> **Exercise inputs**
[Start of section]
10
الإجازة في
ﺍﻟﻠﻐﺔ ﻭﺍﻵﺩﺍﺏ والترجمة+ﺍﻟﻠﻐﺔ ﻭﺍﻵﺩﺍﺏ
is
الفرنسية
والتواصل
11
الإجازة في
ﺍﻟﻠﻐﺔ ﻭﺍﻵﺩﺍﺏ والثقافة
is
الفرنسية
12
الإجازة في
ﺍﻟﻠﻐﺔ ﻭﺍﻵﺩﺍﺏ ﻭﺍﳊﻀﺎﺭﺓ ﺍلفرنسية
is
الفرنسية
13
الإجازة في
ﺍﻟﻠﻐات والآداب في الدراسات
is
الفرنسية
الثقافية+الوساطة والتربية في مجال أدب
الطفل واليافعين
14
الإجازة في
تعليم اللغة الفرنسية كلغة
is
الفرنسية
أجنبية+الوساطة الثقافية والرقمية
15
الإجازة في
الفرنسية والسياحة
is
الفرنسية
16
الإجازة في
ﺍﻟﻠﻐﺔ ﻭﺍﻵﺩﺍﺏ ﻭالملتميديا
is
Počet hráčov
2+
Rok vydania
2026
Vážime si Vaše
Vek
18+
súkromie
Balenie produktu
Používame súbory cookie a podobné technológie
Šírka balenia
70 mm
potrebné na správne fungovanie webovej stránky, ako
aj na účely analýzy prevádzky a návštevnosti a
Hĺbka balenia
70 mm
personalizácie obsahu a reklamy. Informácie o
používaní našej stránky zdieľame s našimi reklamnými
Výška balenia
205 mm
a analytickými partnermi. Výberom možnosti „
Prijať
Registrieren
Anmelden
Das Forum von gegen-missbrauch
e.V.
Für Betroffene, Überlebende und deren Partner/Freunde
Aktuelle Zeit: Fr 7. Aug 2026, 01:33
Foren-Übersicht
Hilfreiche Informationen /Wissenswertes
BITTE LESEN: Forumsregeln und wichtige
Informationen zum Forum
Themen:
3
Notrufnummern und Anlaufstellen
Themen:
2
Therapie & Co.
[End of section]
Reproduce the full listing exactly.

10
الإجازة في
ﺍﻟﻠﻐﺔ ﻭﺍﻵﺩﺍﺏ والترجمة+ﺍﻟﻠﻐﺔ ﻭﺍﻵﺩﺍﺏ
is
الفرنسية
والتواصل
11
الإجازة في
ﺍﻟﻠﻐﺔ ﻭﺍﻵﺩﺍﺏ والثقافة
is
الفرنسية
12
الإجازة في
ﺍﻟﻠﻐﺔ ﻭﺍﻵﺩﺍﺏ ﻭﺍﳊﻀﺎﺭﺓ ﺍلفرنسية
is
الفرنسية
13
الإجازة في
ﺍﻟﻠﻐات والآداب في الدراسات
is
الفرنسية
الثقافية+الوساطة والتربية في مجال أدب
الطفل واليافعين
14
الإجازة في
تعليم اللغة الفرنسية كلغة
is
الفرنسية
أجنبية+الوساطة الثقافية والرقمية
15
الإجازة في
الفرنسية والسياحة
is
الفرنسية
16
الإجازة في
ﺍﻟﻠﻐﺔ ﻭﺍﻵﺩﺍﺏ ﻭالملتميديا
is
Počet hráčov
2+
Rok vydania
2026
Vážime si Vaše
Vek
18+
súkromie
Balenie produktu
Používame súbory cookie a podobné technológie
Šírka balenia
70 mm
potrebné na správne fungovanie webovej stránky, ako
aj na účely analýzy prevádzky a návštevnosti a
Hĺbka balenia
70 mm
personalizácie obsahu a reklamy. Informácie o
používaní našej stránky zdieľame s našimi reklamnými
Výška balenia
205 mm
a analytickými partnermi. Výberom možnosti „
Prijať
Registrieren
Anmelden
Das Forum von gegen-missbrauch
e.V.
Für Betroffene, Überlebende und deren Partner/Freunde
Aktuelle Zeit: Fr 7. Aug 2026, 01:33
Foren-Übersicht
Hilfreiche Informationen /Wissenswertes
BITTE LESEN: Forumsregeln und wichtige
Informationen zum Forum
Themen:
3
Notrufnummern und Anlaufstellen
Themen:
2
Therapie & Co.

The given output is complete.